Your task is to copy every line of the entries that contains "located".

→ Given entries:

╭──

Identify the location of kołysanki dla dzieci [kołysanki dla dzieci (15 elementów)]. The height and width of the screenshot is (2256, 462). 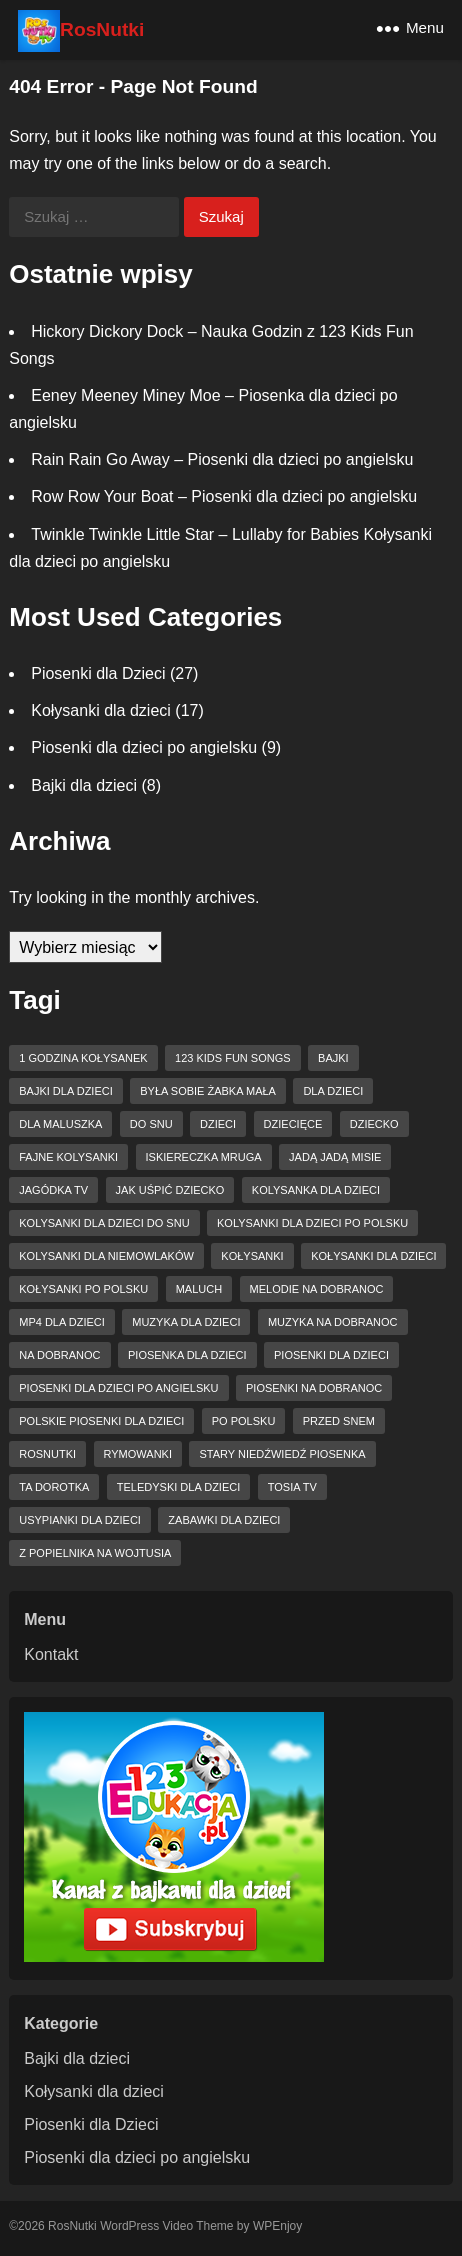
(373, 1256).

╰──
╭──

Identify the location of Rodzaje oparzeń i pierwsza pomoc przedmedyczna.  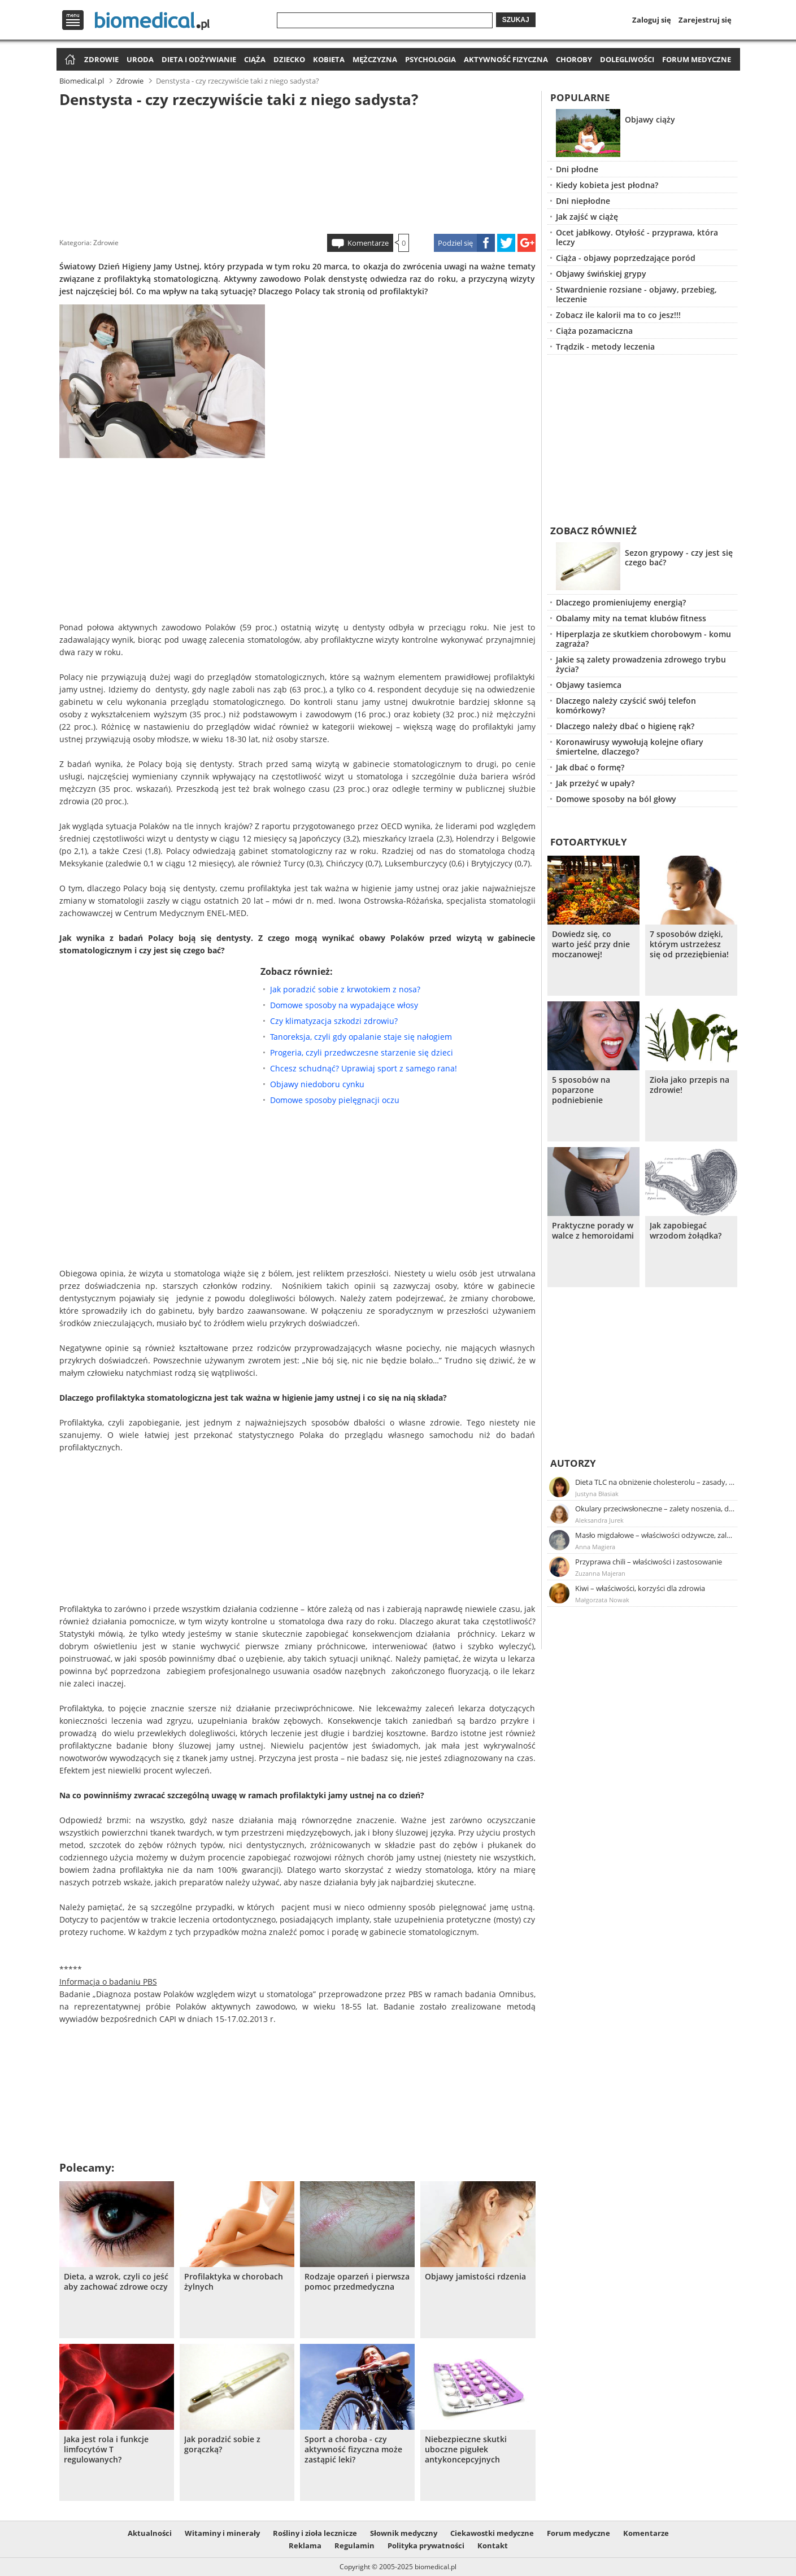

╰──
╭──

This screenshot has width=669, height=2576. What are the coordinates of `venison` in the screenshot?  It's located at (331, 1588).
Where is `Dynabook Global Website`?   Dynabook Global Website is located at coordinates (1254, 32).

╰──

→ Answer space:
This screenshot has width=669, height=2576. What are the coordinates of `venison` in the screenshot?  It's located at (331, 1588).
Where is `Dynabook Global Website`?   Dynabook Global Website is located at coordinates (1254, 32).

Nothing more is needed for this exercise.